Cette volonté de rapprocher les conceptions françaises et anglo-saxonnes du métier de juriste, cette résidente suisse la tire de son propre parcours, ancré dans le multiculturalisme. Après ses études de droit, Laure Lavorel rejoint le barreau de Paris et développe rapidement son savoir-faire en droit des nouvelles technologies au sein de cabinets internationaux tels qu’Archibald Andersen avant de rejoindre Oracle, l’un des leaders mondiaux de logiciels, puis CA Technologies, dont elle devient la directrice juridique. En 2019, l’entreprise rejoint Broadcom au cours d’un rachat surprise mené par le géant américain de l'industrie de l’électronique. C’est donc toujours sous pavillon américain que Laure Lavorel poursuit son activité de directrice juridique, un parcours intense au plus haut niveau qu'elle ne regrette pas aujourd’hui. “J’aurais du mal à quitter les américains, il y a une telle reconnaissance du juriste, de notre travail”, confie-t-elle, traçant des parallèles avec ses confrères français. “En France, les juristes s’imaginent souvent uniquement comme des experts, ce qui est une erreur à mon sens. Il faudrait au contraire faire des juristes des business people, des atouts pour les stratégies commerciales des entreprises, suivre la conception américaine du métier qui participe à créer des entreprises leaders au niveau mondial”

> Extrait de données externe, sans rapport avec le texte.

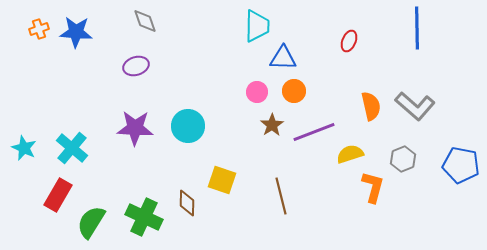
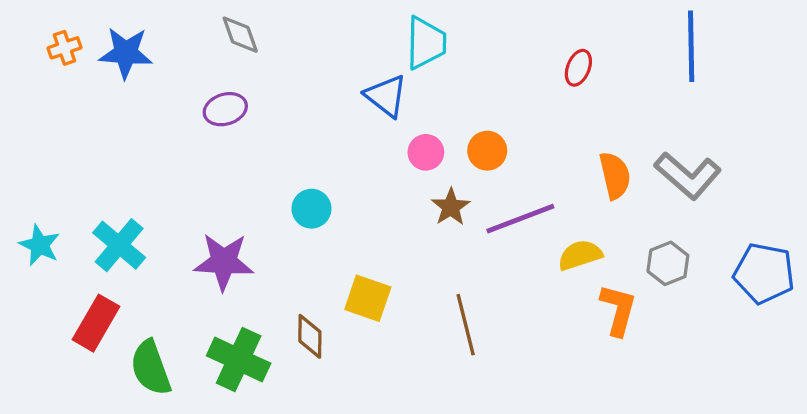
blue triangle: (283, 58) -> (386, 96), moved, turned 36
cyan circle: (188, 126) -> (311, 209), size x0.7
purple star: (135, 128) -> (224, 262), moved
green semicircle: (91, 222) -> (151, 368), turned -52

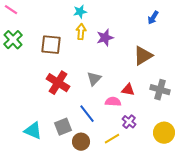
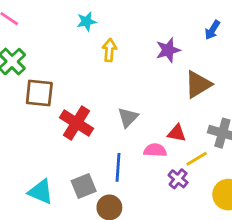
cyan star: (80, 12) -> (86, 21), moved
purple star: (105, 38) -> (168, 50), moved
brown square: (51, 45) -> (39, 93), moved
blue line: (87, 114) -> (118, 167), turned 42
yellow line: (112, 139) -> (197, 159), moved

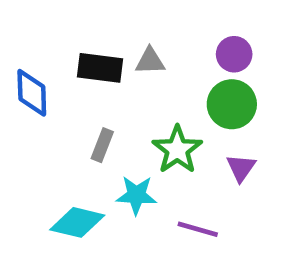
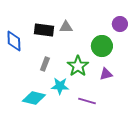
purple circle: (234, 54) -> (120, 24), moved
purple triangle: (241, 168) -> (106, 74), turned 40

Une vie au service du progrès

Son parcours international ne rompt cependant en rien les liens que Laure Lavorel conserve avec la France, par sa famille, sa nationalité mais également son attachement à la communauté, qu'elle manifeste en se mobilisant au sein d’associations de réseau comme les Œnologues du Palais, ou plus récemment au sein du Barreau en entreprise. "J’ai aussi développé mon sens du service public en acceptant d’être un temps juge au tribunal de commerce de Paris, un poste que j’ai dû quitter avec regrets”. En parallèle de son poste de directrice juridique et des quelque vingt heures hebdomadaires qu’elle consacre à son mandat de présidente d’association, cette travailleuse acharnée transpose dans ses centres d’intérêt sa vision du juriste. Danseuse classique depuis de nombreuses années, elle trouve dans cet art la même rigueur que dans son métier, s’amusant à observer que “la danse est le meilleur sport pour quelqu’un comme moi : il faut être un parfait technicien mais aussi apporter un supplément d’âme, une créativité qui fait d’une personne un danseur étoile ou un grand juriste”. L’aisance avec laquelle cette amatrice de théâtre porte ses multiples casquettes repose sur sa relation au temps : celle qui ne remet jamais quoi que ce soit au lendemain n’est pas perfectionniste pour un sou, préférant les principes de Pareto qui veulent que 80 % d'un résultat provienne de 20 % de notre travail. Le nécessaire pour le maximum, l’efficacité anglo-saxonne.